MyStarCare is a program (“Program”) that supports patients being prescribed a Sanofi-Aventis South Africa (Pty) Ltd (“Sanofi”) insulin (“Medicine”) for the treatment of diabetes, in order to appropriately assist patients in achieving improved management of their diabetes through the use of our Medicine.

The Program is proposed and initiated by Sanofi-Aventis South Africa (Pty) Ltd (“Sanofi”), and, implemented and managed by Sancreed (Pty) Ltd trading as Guidepost, with registered address 116 Oxford Road, Melrose Estate, Johannesburg, Gauteng, 2196; Registration number 2012/097434/07 on behalf of Sanofi.

The Program is defined as a Patient Support Program (PSP) designed to support patients prescribed with Sanofi marketed product, through product and/or disease oriented support.

  • SUPPORT SERVICES

The Program has been designed to provide you with tailored information and to support your condition, via a panel of services (hereafter designated by “Support Services”) as below:

  • Education and product support for your prescribed Medicine for your diabetes, consisting of a face-to-face consultation with a diabetes educator, followed by 4 telephonic consultations spaced over 12 months. 
  • Some patients may receive only a face-to-face consultation should they require correct injection technique education whilst receiving ongoing diabetes coaching offered by other support programs.
  • A series of useful messages at timed intervals in the program to provide you with video clips and articles addressing topics directly related to your medication and your diabetes

Such Support Services may be delivered to you by a variety of channels, including but not limited to being contacted by trained personnel (the “Educators”) face-to-face, telephonically, by SMS, WhatsApp and/or Email, and administrative personnel of Guidepost as is required from time to time, telephonically, by SMS, WhatsApp and/or Email.

This Program is not and should not be considered as a substitute for visiting and seeking the medical attention of a registered healthcare practitioner.

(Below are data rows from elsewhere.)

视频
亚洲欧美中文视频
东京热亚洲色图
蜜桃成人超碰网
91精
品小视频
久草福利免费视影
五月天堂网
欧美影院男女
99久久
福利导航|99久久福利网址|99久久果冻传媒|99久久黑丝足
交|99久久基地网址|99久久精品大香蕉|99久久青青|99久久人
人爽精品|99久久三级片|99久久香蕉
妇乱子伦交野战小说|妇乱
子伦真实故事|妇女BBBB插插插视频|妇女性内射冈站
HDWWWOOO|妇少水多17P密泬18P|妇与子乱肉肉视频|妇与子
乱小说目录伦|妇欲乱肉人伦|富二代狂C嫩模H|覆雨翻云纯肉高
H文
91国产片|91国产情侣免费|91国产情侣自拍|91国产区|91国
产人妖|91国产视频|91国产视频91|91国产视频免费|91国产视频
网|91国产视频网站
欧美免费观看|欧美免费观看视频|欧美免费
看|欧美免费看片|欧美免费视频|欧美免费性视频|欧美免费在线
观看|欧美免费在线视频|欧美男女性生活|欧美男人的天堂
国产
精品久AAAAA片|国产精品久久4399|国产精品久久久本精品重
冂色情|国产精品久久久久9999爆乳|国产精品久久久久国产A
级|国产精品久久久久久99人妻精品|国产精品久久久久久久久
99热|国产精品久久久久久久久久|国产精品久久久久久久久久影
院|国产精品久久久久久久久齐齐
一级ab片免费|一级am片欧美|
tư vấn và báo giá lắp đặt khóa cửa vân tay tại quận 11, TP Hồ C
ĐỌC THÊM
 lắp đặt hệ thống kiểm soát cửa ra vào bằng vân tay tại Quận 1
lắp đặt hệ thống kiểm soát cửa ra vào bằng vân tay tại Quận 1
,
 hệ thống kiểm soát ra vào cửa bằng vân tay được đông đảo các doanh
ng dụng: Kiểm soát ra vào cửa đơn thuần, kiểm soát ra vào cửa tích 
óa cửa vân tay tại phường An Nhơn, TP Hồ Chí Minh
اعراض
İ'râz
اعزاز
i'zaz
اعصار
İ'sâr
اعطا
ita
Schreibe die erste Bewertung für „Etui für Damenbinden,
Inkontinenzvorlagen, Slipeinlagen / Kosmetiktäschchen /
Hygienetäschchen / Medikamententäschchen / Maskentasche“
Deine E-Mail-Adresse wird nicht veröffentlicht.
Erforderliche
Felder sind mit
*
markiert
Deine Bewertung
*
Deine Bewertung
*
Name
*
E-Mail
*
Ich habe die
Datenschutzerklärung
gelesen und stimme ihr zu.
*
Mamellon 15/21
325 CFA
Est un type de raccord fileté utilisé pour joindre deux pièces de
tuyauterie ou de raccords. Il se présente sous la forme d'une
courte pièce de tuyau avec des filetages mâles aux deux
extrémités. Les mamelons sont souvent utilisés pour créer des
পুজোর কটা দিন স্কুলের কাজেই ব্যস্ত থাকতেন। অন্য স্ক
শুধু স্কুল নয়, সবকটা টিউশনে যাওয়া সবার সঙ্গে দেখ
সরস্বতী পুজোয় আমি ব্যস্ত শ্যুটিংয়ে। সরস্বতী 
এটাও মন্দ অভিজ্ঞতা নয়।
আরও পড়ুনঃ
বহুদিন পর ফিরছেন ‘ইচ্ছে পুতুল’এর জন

Guidepost and its Educators are not in a position to offer advice or share any medical or other information that would ordinarily form part of your relationship with your healthcare practitioner; their role is limited to offering and performing an educational service which shall not be substituted for medical advice at any time.

  • YOUR PARTICIPATION IN THE PROGRAM

  • Registration and withdrawal 

Registration is entirely voluntary and free of charge (and you will not be paid for your participation). 

You can withdraw your consent herein and your participation in the Program at any time and without reason by sending an email to Guidepost at MyStarCare@Guidepost.net. Likewise, SANOFI reserves the right to terminate the Program at any time and for any reason, subject to you being provided with prior notice thereof. 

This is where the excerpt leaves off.